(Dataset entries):
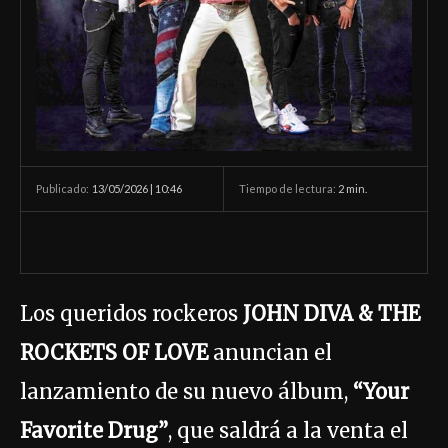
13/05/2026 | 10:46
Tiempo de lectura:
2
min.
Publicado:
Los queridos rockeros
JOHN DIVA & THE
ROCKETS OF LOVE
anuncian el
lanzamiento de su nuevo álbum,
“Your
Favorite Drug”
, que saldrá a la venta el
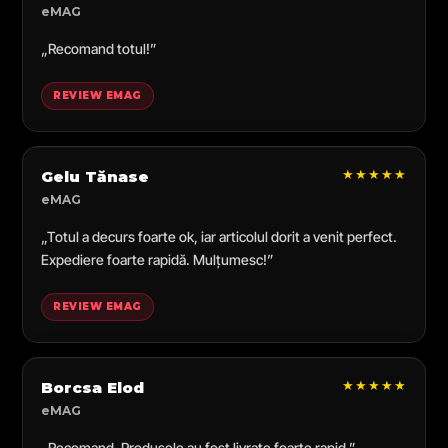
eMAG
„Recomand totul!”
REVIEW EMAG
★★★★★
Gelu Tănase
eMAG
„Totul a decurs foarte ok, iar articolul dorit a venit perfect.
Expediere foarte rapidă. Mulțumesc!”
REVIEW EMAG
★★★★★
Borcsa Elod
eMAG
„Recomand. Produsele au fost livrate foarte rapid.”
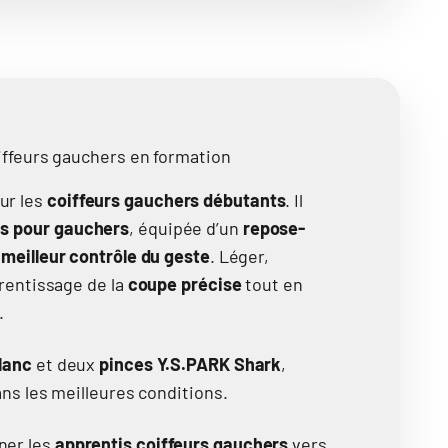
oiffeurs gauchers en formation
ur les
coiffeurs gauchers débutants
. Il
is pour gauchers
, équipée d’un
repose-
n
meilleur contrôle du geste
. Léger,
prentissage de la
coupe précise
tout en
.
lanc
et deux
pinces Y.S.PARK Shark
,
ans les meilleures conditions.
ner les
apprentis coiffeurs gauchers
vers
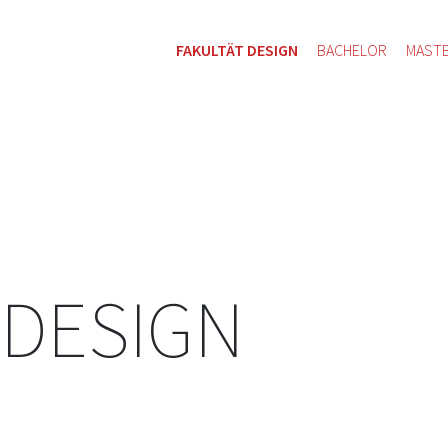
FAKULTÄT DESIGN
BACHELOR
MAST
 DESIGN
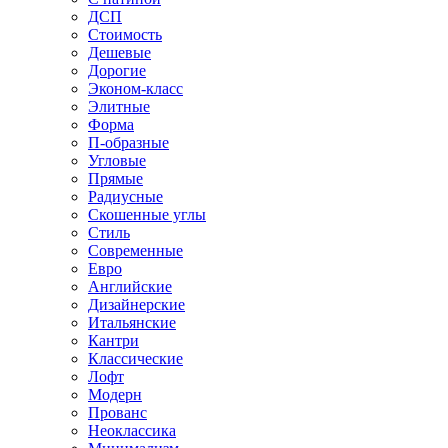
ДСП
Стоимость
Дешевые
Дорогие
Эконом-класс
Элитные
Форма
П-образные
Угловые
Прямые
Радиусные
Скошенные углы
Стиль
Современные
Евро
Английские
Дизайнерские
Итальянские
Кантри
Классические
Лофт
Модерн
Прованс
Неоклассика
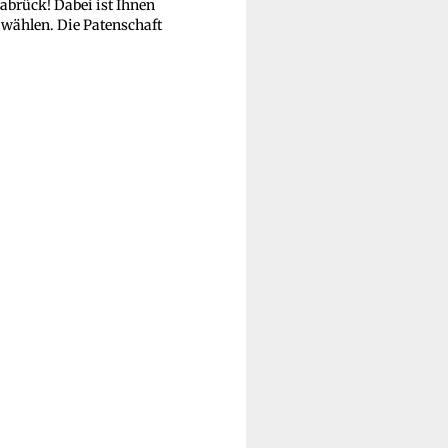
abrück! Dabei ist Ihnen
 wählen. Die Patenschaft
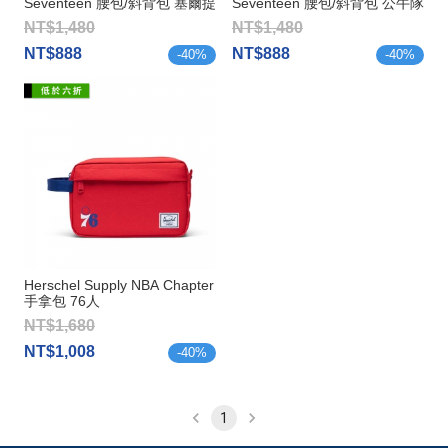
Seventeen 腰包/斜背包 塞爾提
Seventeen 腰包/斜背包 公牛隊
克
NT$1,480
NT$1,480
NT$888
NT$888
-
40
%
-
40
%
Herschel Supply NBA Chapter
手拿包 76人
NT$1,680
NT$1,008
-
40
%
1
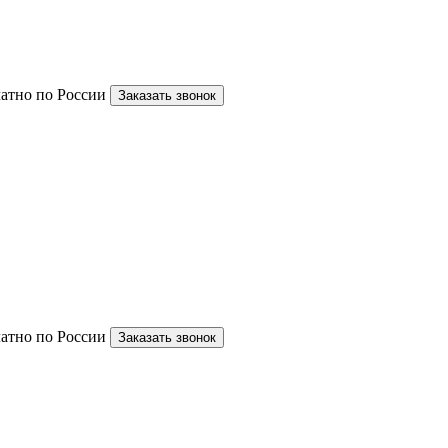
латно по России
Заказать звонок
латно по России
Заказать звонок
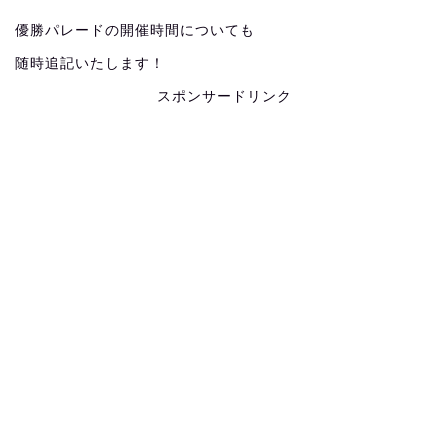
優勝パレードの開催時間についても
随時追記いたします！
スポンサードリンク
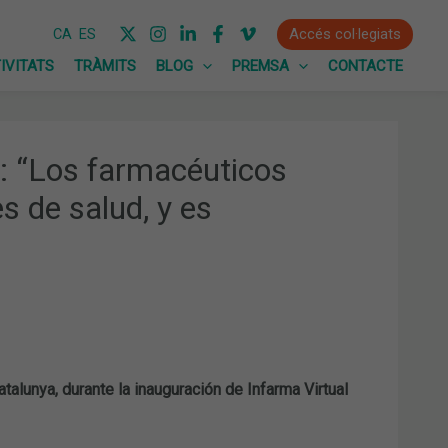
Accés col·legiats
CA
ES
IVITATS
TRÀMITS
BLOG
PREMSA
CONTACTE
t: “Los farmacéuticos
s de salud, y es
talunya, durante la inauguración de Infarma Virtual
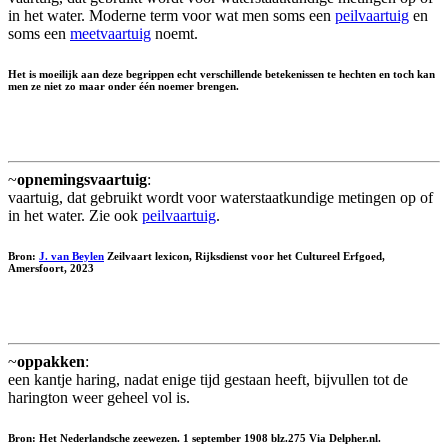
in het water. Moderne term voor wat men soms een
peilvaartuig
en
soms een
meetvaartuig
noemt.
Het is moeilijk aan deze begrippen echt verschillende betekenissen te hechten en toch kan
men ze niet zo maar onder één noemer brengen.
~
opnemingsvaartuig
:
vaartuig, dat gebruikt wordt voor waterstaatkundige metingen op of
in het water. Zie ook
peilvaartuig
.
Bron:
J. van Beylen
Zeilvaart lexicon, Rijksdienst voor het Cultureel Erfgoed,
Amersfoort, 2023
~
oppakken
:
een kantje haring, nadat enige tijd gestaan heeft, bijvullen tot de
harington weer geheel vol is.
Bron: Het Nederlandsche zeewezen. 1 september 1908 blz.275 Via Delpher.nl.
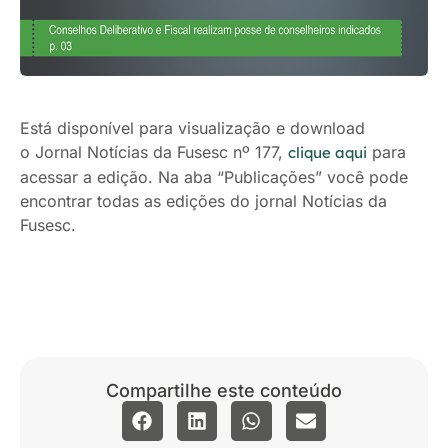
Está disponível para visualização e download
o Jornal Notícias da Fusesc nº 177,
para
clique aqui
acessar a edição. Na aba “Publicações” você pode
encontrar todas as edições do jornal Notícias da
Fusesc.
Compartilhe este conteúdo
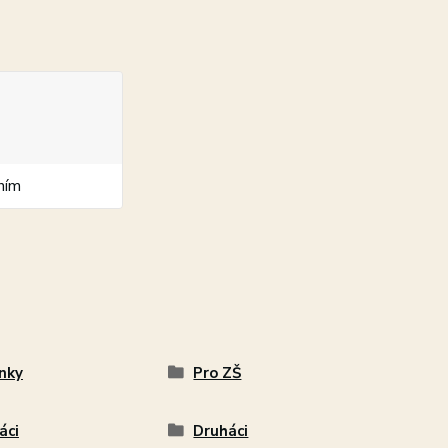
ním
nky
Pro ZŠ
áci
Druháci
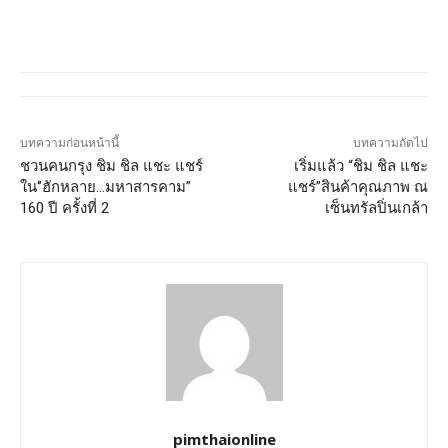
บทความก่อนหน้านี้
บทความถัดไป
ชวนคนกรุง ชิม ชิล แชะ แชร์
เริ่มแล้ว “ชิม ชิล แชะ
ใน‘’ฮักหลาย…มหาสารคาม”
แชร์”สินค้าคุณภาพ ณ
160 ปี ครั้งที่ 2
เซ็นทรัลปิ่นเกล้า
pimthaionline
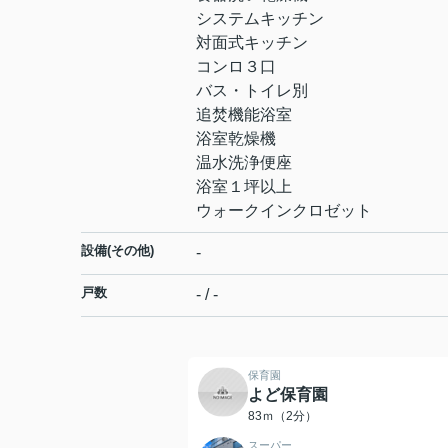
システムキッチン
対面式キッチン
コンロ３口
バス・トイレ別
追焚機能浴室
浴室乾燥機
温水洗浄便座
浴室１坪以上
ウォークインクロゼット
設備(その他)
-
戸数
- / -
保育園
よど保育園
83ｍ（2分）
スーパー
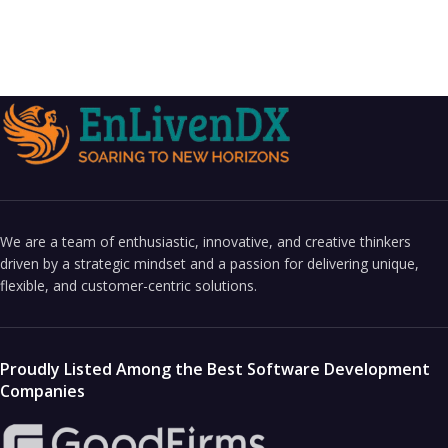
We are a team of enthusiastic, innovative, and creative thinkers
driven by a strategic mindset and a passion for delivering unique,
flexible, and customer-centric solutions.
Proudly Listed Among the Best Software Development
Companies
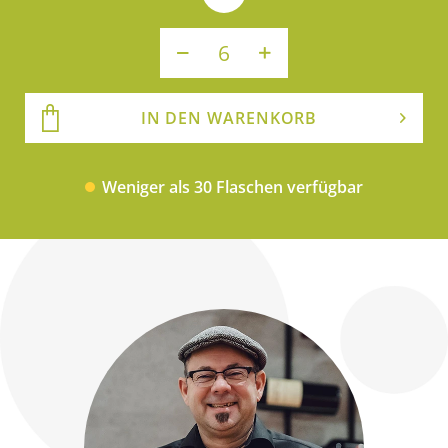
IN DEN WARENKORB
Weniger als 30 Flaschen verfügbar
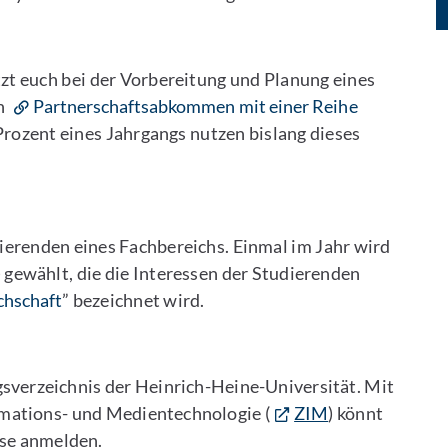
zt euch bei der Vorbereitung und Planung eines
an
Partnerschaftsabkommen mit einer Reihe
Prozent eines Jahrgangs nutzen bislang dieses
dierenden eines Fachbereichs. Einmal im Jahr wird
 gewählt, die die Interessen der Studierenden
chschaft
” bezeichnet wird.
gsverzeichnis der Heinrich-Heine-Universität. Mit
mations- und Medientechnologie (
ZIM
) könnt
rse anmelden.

(TASK PROMPT):
Omit the pictures; print the records above exactly.

(SOLVED PROBLEM):
13/05/2026 | 10:46
Tiempo de lectura:
2
min.
Publicado:
Los queridos rockeros
JOHN DIVA & THE
ROCKETS OF LOVE
anuncian el
lanzamiento de su nuevo álbum,
“Your
Favorite Drug”
, que saldrá a la venta el
eMAG
„Recomand totul!”
REVIEW EMAG
★★★★★
Gelu Tănase
eMAG
„Totul a decurs foarte ok, iar articolul dorit a venit perfect.
Expediere foarte rapidă. Mulțumesc!”
REVIEW EMAG
★★★★★
Borcsa Elod
eMAG
„Recomand. Produsele au fost livrate foarte rapid.”
oiffeurs gauchers en formation
ur les
coiffeurs gauchers débutants
. Il
is pour gauchers
, équipée d’un
repose-
n
meilleur contrôle du geste
. Léger,
prentissage de la
coupe précise
tout en
.
lanc
et deux
pinces Y.S.PARK Shark
,
ans les meilleures conditions.
ner les
apprentis coiffeurs gauchers
vers
FAKULTÄT DESIGN
BACHELOR
MAST
 DESIGN
ДСП
Стоимость
Дешевые
Дорогие
Эконом-класс
Элитные
Форма
П-образные
Угловые
Прямые
Радиусные
Скошенные углы
Стиль
Современные
Евро
Английские
Дизайнерские
Итальянские
Кантри
Классические
Лофт
Модерн
Прованс
Неоклассика
abrück! Dabei ist Ihnen
 wählen. Die Patenschaft
Seventeen 腰包/斜背包 塞爾提
Seventeen 腰包/斜背包 公牛隊
克
NT$1,480
NT$1,480
NT$888
NT$888
-
40
%
-
40
%
Herschel Supply NBA Chapter
手拿包 76人
NT$1,680
NT$1,008
-
40
%
1
латно по России
Заказать звонок
латно по России
Заказать звонок
優勝パレードの開催時間についても
随時追記いたします！
スポンサードリンク
Accés col·legiats
CA
ES
IVITATS
TRÀMITS
BLOG
PREMSA
CONTACTE
t: “Los farmacéuticos
s de salud, y es
talunya, durante la inauguración de Infarma Virtual
in het water. Moderne term voor wat men soms een
peilvaartuig
en
soms een
meetvaartuig
noemt.
Het is moeilijk aan deze begrippen echt verschillende betekenissen te hechten en toch kan
men ze niet zo maar onder één noemer brengen.
~
opnemingsvaartuig
:
vaartuig, dat gebruikt wordt voor waterstaatkundige metingen op of
in het water. Zie ook
peilvaartuig
.
Bron:
J. van Beylen
Zeilvaart lexicon, Rijksdienst voor het Cultureel Erfgoed,
Amersfoort, 2023
~
oppakken
:
een kantje haring, nadat enige tijd gestaan heeft, bijvullen tot de
harington weer geheel vol is.
Bron: Het Nederlandsche zeewezen. 1 september 1908 blz.275 Via Delpher.nl.
Está disponível para visualização e download
o Jornal Notícias da Fusesc nº 177,
para
clique aqui
acessar a edição. Na aba “Publicações” você pode
encontrar todas as edições do jornal Notícias da
Fusesc.
Compartilhe este conteúdo
ním
nky
Pro ZŠ
áci
Druháci
บทความก่อนหน้านี้
บทความถัดไป
ชวนคนกรุง ชิม ชิล แชะ แชร์
เริ่มแล้ว “ชิม ชิล แชะ
ใน‘’ฮักหลาย…มหาสารคาม”
แชร์”สินค้าคุณภาพ ณ
160 ปี ครั้งที่ 2
เซ็นทรัลปิ่นเกล้า
pimthaionline
システムキッチン
対面式キッチン
コンロ３口
バス・トイレ別
追焚機能浴室
浴室乾燥機
温水洗浄便座
浴室１坪以上
ウォークインクロゼット
設備(その他)
-
戸数
- / -
保育園
よど保育園
83ｍ（2分）
スーパー
We are a team of enthusiastic, innovative, and creative thinkers
driven by a strategic mindset and a passion for delivering unique,
flexible, and customer-centric solutions.
Proudly Listed Among the Best Software Development
Companies
IN DEN WARENKORB
Weniger als 30 Flaschen verfügbar
zt euch bei der Vorbereitung und Planung eines
an
Partnerschaftsabkommen mit einer Reihe
Prozent eines Jahrgangs nutzen bislang dieses
dierenden eines Fachbereichs. Einmal im Jahr wird
 gewählt, die die Interessen der Studierenden
chschaft
” bezeichnet wird.
gsverzeichnis der Heinrich-Heine-Universität. Mit
mations- und Medientechnologie (
ZIM
) könnt
rse anmelden.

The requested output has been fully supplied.